McKeown was born in Dublin, the fifth of five children. “The story is told that my parents had four children, none having a talent for music, so they had a fifth child, me. My aunts told me this. My mother was an organist and an entertainer at social events, and I always sang with her. So she was struck lucky the fifth time. We used to go around in the car together singing, doing harmonies, singing everything—religious music, popular music, the Beatles—whatever was on the radio.”

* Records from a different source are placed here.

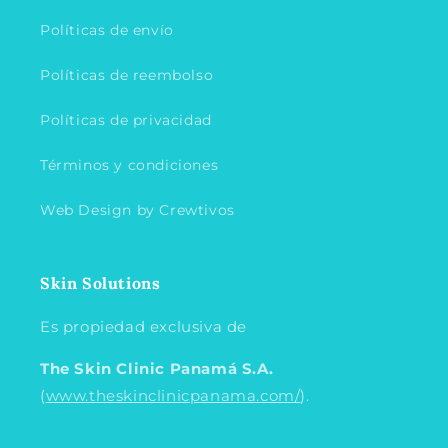
Políticas de envío
Políticas de reembolso
Políticas de privacidad
Términos y condiciones
Web Design by Crewtivos
Skin Solutions
Es propiedad exclusiva de
The Skin Clinic Panamá
S.A.
(
www.theskinclinicpanama.com/
).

Her passion for singing was fueled by “winning medals in competitions—I liked that,” she laughs. “I was always asked to sing at religious events in school and I always got parts in the school musicals.” She went to college in New York with a scholarship and toured Europe with a group of Irish musicians with whom she released a cassette called “The Chanting House.” While in New York, she collaborated with musicians like Seamus Egan (Solas) and Eileen Ivers. The release in 1995 of “Bones,’ which features McKeown’s take on traditional Irish keening (caoineadh)—the poetic, emotional crying over the dead—led to her solo career. Like McPartlan, she is entrenched in traditional Celtic music, but she also writes her own tunes and employs musical elements of other cultures in her work.

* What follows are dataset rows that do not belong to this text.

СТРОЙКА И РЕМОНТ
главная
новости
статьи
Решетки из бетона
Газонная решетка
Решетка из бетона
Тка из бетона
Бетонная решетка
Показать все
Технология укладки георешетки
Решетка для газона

“I’ve worked with a number of Malian musicians, quite frequently the kora player Mamadou Diabate,” she says. The kora, she explains, the is African version of the harp, a stick plunged into a gourd with 21 strings, sounding remarkably like the Irish harp. “I worked with the Malian Ensemble Tartit, me sitting on the ground with 12 of them, men and women, playing instruments, clapping, singing.” The music was remarkable, but McKeown also remembers it as a moment of motherhood magic. “I had my daughter, Roisin, with me. She was a baby and still nursing Another Mali singer, Mah Damba, got a big piece of cloth and tied it on me like those baby snugglers they sell, and she was asleep in a few minutes.”

Both McKeown and McPartlan expect some magic moments on Saturday night. “We’ll probably be doing the set list as we come down in the van,” McKeown jokes. “And it will be the first time we’ve ever heard each other live. Sure, and we only just met for five minutes!”

Those five minutes make McPartlan believe the magic will last. “I really think Philadelphia will be the nucleus f what I hope will be great, exciting, creative things to come.”

Susan McKeown and Mary McParlan will be performing at the Irish Center, Carpenter and Emlen Streets in the Mt. Airy section of Philadelphia, on Saturday, January 10, at 8 PM.